> _About this exercise_:
Report every line in the listing below where the string "покриття" shows up.

> _Data records_:
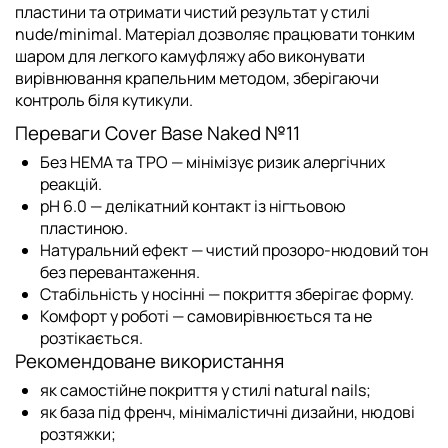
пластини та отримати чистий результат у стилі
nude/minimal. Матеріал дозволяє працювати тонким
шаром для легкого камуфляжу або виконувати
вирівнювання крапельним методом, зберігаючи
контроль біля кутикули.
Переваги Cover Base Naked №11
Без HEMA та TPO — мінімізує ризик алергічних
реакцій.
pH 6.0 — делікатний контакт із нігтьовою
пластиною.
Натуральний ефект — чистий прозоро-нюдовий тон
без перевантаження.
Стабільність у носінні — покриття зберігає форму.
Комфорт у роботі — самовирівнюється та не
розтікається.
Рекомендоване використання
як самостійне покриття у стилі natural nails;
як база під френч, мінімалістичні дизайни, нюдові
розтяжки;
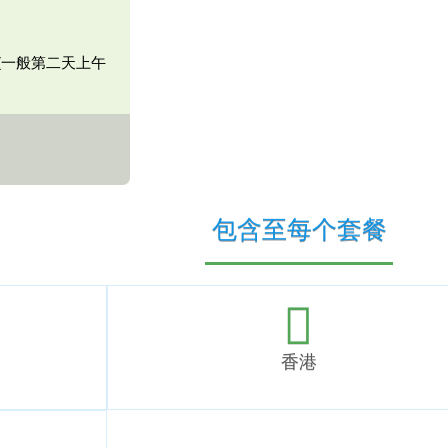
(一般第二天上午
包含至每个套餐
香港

--

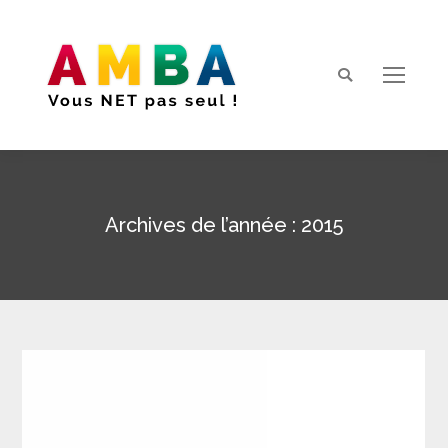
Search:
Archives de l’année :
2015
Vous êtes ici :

...

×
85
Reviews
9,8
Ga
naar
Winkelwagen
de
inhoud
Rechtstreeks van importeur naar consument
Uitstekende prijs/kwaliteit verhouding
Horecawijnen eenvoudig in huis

> _Exercise response_:
Стабільність у носінні — покриття зберігає форму.
як самостійне покриття у стилі natural nails;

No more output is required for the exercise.